== Work to complete ==
This exercise calls for every line of the data below with the string "Karikatur" in it.

[Transcribed page contents]
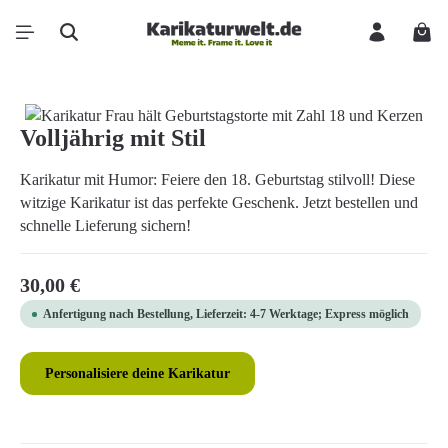
Zum Hauptinhalt springen
Ware
Bildergalerie überspringen
Volljährig mit Stil
Karikatur mit Humor: Feiere den 18. Geburtstag stilvoll! Diese
witzige Karikatur ist das perfekte Geschenk. Jetzt bestellen und
schnelle Lieferung sichern!
Regulärer Preis:
30,00 €
Anfertigung nach Bestellung, Lieferzeit: 4-7 Werktage; Express möglich
Personalisiere deine Karikatur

== Task output ==
Karikatur mit Humor: Feiere den 18. Geburtstag stilvoll! Diese
witzige Karikatur ist das perfekte Geschenk. Jetzt bestellen und
Personalisiere deine Karikatur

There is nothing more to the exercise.